The smell had gone — the pipe must have gone out. Renir risked a glance at his companions. Shorn’s eyes were closed tight. His scar was bright red — a reaction to the cold, or the smoke, he didn’t know. He noticed that the hairs peeking out of Bourninund’s long nostrils were greying.
All huddled round the stingy warmth of the fire. Wen found another to commune with, a picture of formed in Renir’s mind. He made sure to keep his eyes tightly shut this time.
Time passed slowly, drawn out behind the storm, the time of the dead seeping through. The snow plains were blanketed in the silence of stone. Except for Sybremreyen. Or the Kuh’taenium. Or the groaning of Thaxamalan’s saw to the south, stretching up to cut the bough of the sky.
Outside, unaffected by the cold, the Teryithyr watched the tent, and the slowly swirling snow, with the patience born of winter.
Chapter Sixty-Six
Cenphalph Cas Diem wheeled his horse round and left Briskel, singing his doeful tune to the forest, at their backs. The song rose on the air, drifting lazily through the dark trees, laying unsuspecting night owls to an unaccustomed rest. Badgers slumbered peacefully beneath the earth — come morning their bellies would grumble and they would not know why.
The hounds at the Sard’s heels barked snidely in the distance.
For two days now, aided by the paladin’s subtle magic, their horses had kept a good lead, but they could flee blindly no longer. It was time to turn and fight. The bayers, the Protectorate’s war hounds, would be the vanguard, rushing ahead of the main force, tireless and swift as the wind; biting, snarling dervishes. They would not stop the hunt now they had the scent. It would be folly to continue a race they could not win. The horses needed rest, and watering, and while faster on flat, care was needed in the woods. A lame horse could spell the end of one of them.

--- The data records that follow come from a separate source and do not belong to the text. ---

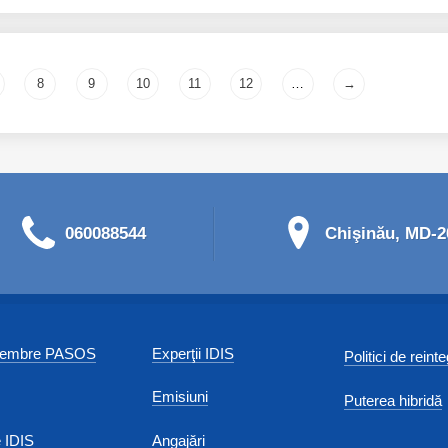
8
9
10
11
12
…
→
060088544
Chişinău, MD-20
 membre PASOS
Experţii IDIS
Politici de reint
Emisiuni
Puterea hibridă
 IDIS
Angajări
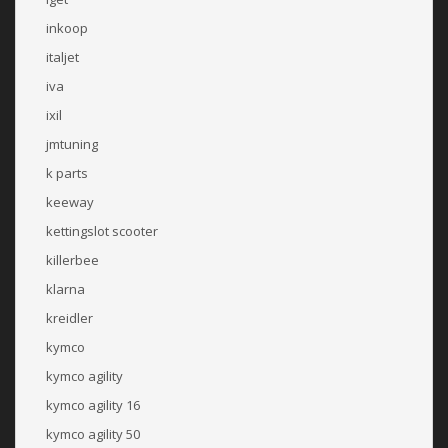
inkoop
italjet
iva
ixil
jmtuning
k parts
keeway
kettingslot scooter
killerbee
klarna
kreidler
kymco
kymco agility
kymco agility 16
kymco agility 50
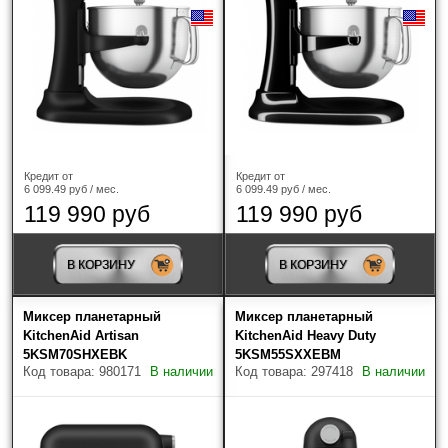
Кредит от
Кредит от
6 099.49 руб / мес.
6 099.49 руб / мес.
119 990 руб
119 990 руб
В КОРЗИНУ
В КОРЗИНУ
Миксер планетарный
Миксер планетарный
KitchenAid Artisan
KitchenAid Heavy Duty
5KSM70SHXEBK
5KSM55SXXEBM
Код товара: 980171
В наличии
Код товара: 297418
В наличии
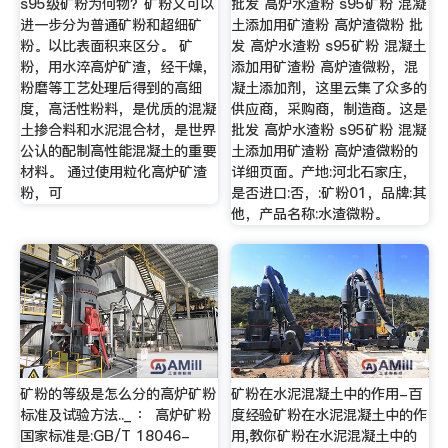
s95级矿粉为何物？矿粉又可以
批发 高炉水渣粉 s95矿粉 混凝
进一步分为普通矿粉和超细矿
土添加用矿渣粉 高炉渣微粉 批
粉。以比表面积来区分。 矿
发 高炉水渣粉 s95矿粉 混凝土
粉，用水淬高炉矿渣，经干燥，
添加用矿渣粉 高炉渣微粉，混
粉磨等工艺处理后得到的高细
凝土添加剂，这里云集了众多的
度，高活性粉料，是优质的混凝
供应商，采购商，制造商。这是
土掺合料和水泥混合材，是世界
批发 高炉水渣粉 s95矿粉 混凝
公认的配制高性能混凝土的重要
土添加用矿渣粉 高炉渣微粉的
材料。 通过使用粒化高炉矿渣
详细页面。产地:河北石家庄，
粉，可
是否进口:否，:矿粉01，品牌:其
他，产品名称:水渣微粉。
矿粉的等级是怎么分的高炉矿粉
矿粉在水泥混凝土中的作用-百
标准及试验方法.._ ： 高炉矿粉
度经验矿粉在水泥混凝土中的作
国家标准是:GB/T 18046-
用,教你矿粉在水泥混凝土中的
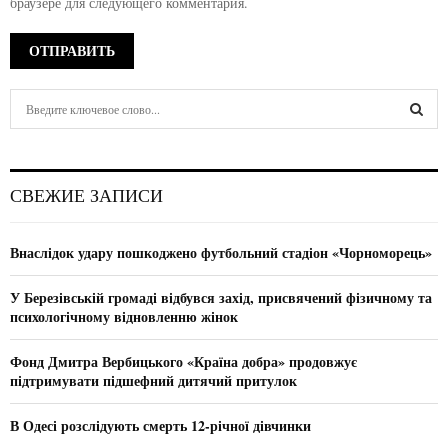
браузере для следующего комментария.
S
e
a
S
r
c
E
СВЕЖИЕ ЗАПИСИ
h
f
A
o
Внаслідок удару пошкоджено футбольний стадіон «Чорноморець»
r
R
:
У Березівській громаді відбувся захід, присвячений фізичному та
C
психологічному відновленню жінок
H
Фонд Дмитра Вербицького «Країна добра» продовжує
підтримувати підшефний дитячий притулок
В Одесі розслідують смерть 12-річної дівчинки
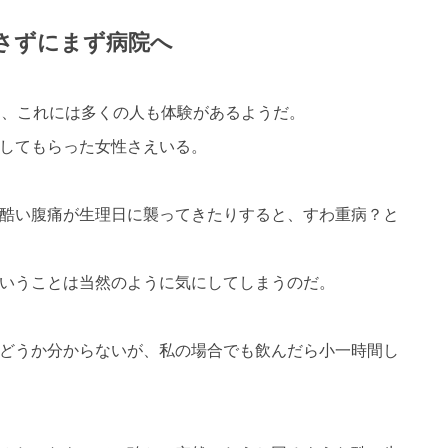
さずにまず病院へ
痛、これには多くの人も体験があるようだ。
してもらった女性さえいる。
酷い腹痛が生理日に襲ってきたりすると、すわ重病？と
いうことは当然のように気にしてしまうのだ。
どうか分からないが、私の場合でも飲んだら小一時間し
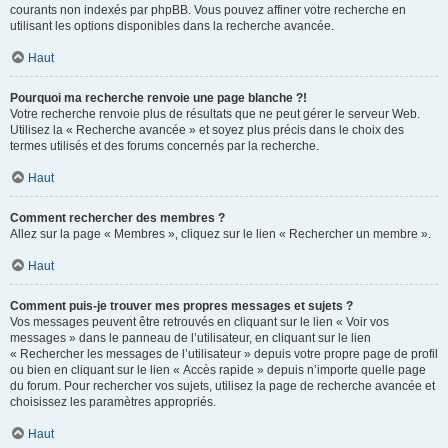
courants non indexés par phpBB. Vous pouvez affiner votre recherche en
utilisant les options disponibles dans la recherche avancée.
Haut
Pourquoi ma recherche renvoie une page blanche ?!
Votre recherche renvoie plus de résultats que ne peut gérer le serveur Web.
Utilisez la « Recherche avancée » et soyez plus précis dans le choix des
termes utilisés et des forums concernés par la recherche.
Haut
Comment rechercher des membres ?
Allez sur la page « Membres », cliquez sur le lien « Rechercher un membre ».
Haut
Comment puis-je trouver mes propres messages et sujets ?
Vos messages peuvent être retrouvés en cliquant sur le lien « Voir vos
messages » dans le panneau de l’utilisateur, en cliquant sur le lien
« Rechercher les messages de l’utilisateur » depuis votre propre page de profil
ou bien en cliquant sur le lien « Accès rapide » depuis n’importe quelle page
du forum. Pour rechercher vos sujets, utilisez la page de recherche avancée et
choisissez les paramètres appropriés.
Haut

Briskel paid no heed to Cenphalph as his companion departed, leaving him and Yuthran alone on the back trail. His singing continued, superseding the usual forest symphony, cajoling its denizens to sleep with gentle imprecations. His magical helm reverberated with his subtle power, enough to make those too close to him ache in the jaw from clenching their teeth too tight. But at a distance it was soporific, deceptively gentle.
The bayers’ howling was nearer, now. Perhaps a mile, and closing fast. Yuthran drew his sword and stood still, his legs and shoulders loose, should the bayers prove more resilient to Briskle’s song than the creatures of the night.

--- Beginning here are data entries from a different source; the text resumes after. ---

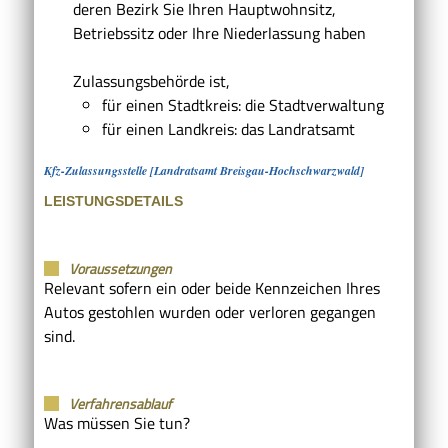
deren Bezirk Sie Ihren Hauptwohnsitz,
Betriebssitz oder Ihre Niederlassung haben
Zulassungsbehörde ist,
für einen Stadtkreis: die Stadtverwaltung
für einen Landkreis: das Landratsamt
Kfz-Zulassungsstelle [Landratsamt Breisgau-Hochschwarzwald]
LEISTUNGSDETAILS
Voraussetzungen
Relevant sofern ein oder beide Kennzeichen Ihres
Autos gestohlen wurden oder verloren gegangen
sind.
Verfahrensablauf
Was müssen Sie tun?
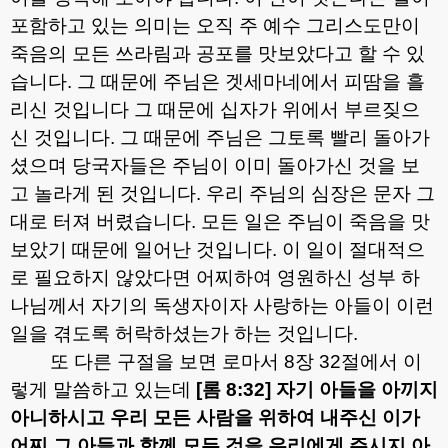
포함하고 있는 의미는 오직 주 예수 그리스도만이
죽음의 모든 쓰라림과 공포를 맛보았다고 할 수 있
습니다
.
그 때문에 주님은 겟세마네에서 피땀을 흘
리신 것입니다 그 때문에 십자가 위에서 부르짖으
신 것입니다
.
그 때문에 주님은 그토록 빨리 돌아가
셨으며 당국자들은 주님이 이미 돌아가신 것을 보
고 놀라게 된 것입니다
.
우리 주님의 심장은 문자 그
대로 터져 버렸습니다
.
모든 일은 주님이 죽음을 맛
보았기 때문에 일어난 것입니다
.
이 일이 절대적으
로 필요하지 않았다면 어찌하여 영원하신 성부 하
나님께서 자기의 독생자이자 사랑하는 아들이 이런
일을 겪도록 허락하셨는가 하는 것입니다
.
또 다른 구절을 보면 로마서
8
장
32
절에서 이
렇게 말씀하고 있는데
[
롬
8:32]
자기 아들을 아끼지
아니하시고 우리 모든 사람을 위하여 내주신 이가
어찌 그 아들과 함께 모든 것을 우리에게 주시지 아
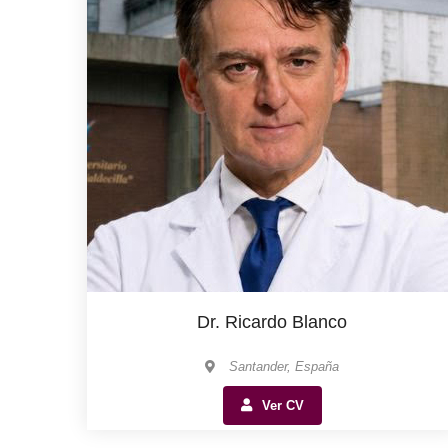
Dr. Ricardo Blanco
Santander, España
Ver CV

It was a ploy that would only work now that the bayers had a good lead on their handlers. Yuthran prayed that it would work. They needed to buy time.
A crashing sound broke the peace that now lay on the forest. The bayers had hit the edge of the wave of sound, and fought against sleep as was their nature. These might be a different breed of bayer than that which they had met before, but still they would not be able to resist the allure of sleep. One reached their clearing, foaming at the mouth, its wild teeth snapping on air even as its eyelids drooped. Another broke through the wall. They should have fallen as soon as they hit the waves of sound, but still they fought to reach their prey, snarling with the last of their energy. Even for bayers, such dedication to the hunt was unusual. Yuthran, approaching a hound, could see the reason of it now. He felt a tear form on his beardless cheek — their collars were spiked, but with the spikes pointed inward. Driven by scent, their blood up from the hunt, they could no more stop than rest. Only when they captured their quarry would their handlers release them from their pain.